Records excerpted from a collection
···
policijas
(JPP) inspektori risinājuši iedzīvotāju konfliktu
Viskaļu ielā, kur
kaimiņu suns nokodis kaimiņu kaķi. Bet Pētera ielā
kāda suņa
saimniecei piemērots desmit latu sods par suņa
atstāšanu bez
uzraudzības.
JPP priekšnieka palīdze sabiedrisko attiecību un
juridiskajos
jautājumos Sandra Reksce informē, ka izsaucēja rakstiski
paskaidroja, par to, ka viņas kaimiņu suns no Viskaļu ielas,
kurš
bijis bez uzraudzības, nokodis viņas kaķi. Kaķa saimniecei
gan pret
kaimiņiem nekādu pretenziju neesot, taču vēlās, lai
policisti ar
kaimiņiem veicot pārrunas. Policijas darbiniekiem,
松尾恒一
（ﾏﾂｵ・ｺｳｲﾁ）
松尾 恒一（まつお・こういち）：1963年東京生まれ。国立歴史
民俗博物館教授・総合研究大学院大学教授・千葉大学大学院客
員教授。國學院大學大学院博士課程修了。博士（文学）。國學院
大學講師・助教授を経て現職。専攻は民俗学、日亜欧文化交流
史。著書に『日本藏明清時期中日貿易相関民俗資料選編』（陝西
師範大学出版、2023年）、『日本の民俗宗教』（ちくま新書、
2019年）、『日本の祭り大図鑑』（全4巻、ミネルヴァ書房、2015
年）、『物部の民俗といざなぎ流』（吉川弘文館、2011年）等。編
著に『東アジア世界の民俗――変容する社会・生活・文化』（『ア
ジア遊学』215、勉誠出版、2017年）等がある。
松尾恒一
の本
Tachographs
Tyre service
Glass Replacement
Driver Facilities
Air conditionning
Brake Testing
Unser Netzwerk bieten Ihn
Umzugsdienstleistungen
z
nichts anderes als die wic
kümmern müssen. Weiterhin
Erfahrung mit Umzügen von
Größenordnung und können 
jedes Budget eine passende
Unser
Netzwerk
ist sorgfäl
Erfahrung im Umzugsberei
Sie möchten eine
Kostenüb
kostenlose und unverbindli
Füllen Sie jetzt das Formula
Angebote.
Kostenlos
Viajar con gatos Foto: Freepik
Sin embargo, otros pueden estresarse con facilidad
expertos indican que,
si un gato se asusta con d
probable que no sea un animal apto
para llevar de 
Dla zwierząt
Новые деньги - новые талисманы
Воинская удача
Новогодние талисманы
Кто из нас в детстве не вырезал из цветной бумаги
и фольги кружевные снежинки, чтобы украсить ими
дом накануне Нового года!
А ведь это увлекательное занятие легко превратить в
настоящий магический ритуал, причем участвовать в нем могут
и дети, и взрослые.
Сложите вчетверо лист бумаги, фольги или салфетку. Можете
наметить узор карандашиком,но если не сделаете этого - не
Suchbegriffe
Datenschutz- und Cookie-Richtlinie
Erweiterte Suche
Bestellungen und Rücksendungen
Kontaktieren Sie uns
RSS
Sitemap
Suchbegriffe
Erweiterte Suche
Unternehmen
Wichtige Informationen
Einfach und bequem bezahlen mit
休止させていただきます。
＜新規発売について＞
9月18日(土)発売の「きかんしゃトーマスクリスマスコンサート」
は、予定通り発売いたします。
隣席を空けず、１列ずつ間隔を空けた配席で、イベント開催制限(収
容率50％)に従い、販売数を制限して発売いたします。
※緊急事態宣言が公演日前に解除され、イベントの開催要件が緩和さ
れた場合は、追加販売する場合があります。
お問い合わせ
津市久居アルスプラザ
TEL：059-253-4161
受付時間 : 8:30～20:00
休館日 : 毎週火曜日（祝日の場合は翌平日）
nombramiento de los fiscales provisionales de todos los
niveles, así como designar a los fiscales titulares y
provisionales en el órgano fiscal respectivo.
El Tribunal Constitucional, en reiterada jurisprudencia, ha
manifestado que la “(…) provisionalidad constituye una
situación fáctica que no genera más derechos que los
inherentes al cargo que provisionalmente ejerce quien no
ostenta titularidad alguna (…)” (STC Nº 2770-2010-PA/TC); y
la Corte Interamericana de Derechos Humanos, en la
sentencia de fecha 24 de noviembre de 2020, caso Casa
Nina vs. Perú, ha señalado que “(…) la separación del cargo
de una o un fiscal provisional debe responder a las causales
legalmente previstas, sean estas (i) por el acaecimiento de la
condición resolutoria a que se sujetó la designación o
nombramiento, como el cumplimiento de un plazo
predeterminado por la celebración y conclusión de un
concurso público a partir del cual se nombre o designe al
···
Exercise aim: Each line above that has the word "fiscales" should be copied.

Output:
nombramiento de los fiscales provisionales de todos los
niveles, así como designar a los fiscales titulares y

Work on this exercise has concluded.